The bottom line is that the original specification is not met, so I’m going to expand the specification.

Why use multipart/form-data for file upload?

The encoding type application/x-www-form-urlencoded is inefficient for sending large quantities of binary data or text containing non-ASCII characters. Thus, a new media type,multipart/form-data, is proposed as a way of efficiently sending the values associated with a filled-out form from client to server.

The 1867 document also explains why a new type was added instead of the old Application/X-wwW-form-urlencoded: it was not suitable for transmitting large binary data or data containing non-ASCII characters. Usually when we use this type, the form data is url encoded and then sent to the back end. Of course, the binaries cannot be encoded together. So multipart/form-data was born, designed to efficiently transfer files.

Maybe you have a question? It can be usedapplication/json?

In fact, I think you can do it whatever you want, but multipart/form-data is better when you take all these factors into account. For example, we know that the file is in binary form and the application/ JSON is transmitted as text, so in a sense we can actually convert the file to a Base64 form like text. But, when you convert to this form, the back end has to do special parsing of the form that you transmit. And the text in the transmission process is compared to the binary efficiency is low, so for us at dozens of M hundreds of M files is slower.

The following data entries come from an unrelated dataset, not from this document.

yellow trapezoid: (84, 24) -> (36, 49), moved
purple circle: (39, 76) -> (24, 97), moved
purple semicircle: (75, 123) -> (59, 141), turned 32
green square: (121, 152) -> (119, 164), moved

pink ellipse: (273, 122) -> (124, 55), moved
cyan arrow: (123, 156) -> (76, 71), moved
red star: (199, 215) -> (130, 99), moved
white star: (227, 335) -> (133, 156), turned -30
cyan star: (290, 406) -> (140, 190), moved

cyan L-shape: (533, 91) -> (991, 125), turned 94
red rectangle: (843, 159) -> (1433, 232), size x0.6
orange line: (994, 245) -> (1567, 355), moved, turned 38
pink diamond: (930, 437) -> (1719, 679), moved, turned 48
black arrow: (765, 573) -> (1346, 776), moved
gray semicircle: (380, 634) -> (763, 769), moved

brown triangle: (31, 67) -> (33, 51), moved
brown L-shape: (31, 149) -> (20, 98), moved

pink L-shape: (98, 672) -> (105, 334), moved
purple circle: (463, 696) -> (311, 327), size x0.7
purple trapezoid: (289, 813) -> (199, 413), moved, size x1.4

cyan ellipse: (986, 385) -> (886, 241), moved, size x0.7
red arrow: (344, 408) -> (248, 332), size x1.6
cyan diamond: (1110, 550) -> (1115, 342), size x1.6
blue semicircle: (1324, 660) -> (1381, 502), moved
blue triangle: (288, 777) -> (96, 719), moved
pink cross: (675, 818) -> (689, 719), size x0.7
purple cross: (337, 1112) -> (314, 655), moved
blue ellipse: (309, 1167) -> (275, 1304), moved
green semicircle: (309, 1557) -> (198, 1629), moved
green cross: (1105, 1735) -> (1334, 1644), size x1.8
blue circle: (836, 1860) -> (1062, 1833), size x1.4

For example, if you are in China and you want to go to America, our multipart/form-data is a plane, and application/json is a high-speed train. There is no high speed train between China and America, you insist on taking high speed train, you can make a high speed train to America at high cost (extra parsing of your text in the back end), but there are cheaper ways to take a plane (using multipart/form-data) to America (to transfer files). What do you figure? (If you have the time and money, I apologize for interrupting you.)

What is the Multipart/form-Data specification?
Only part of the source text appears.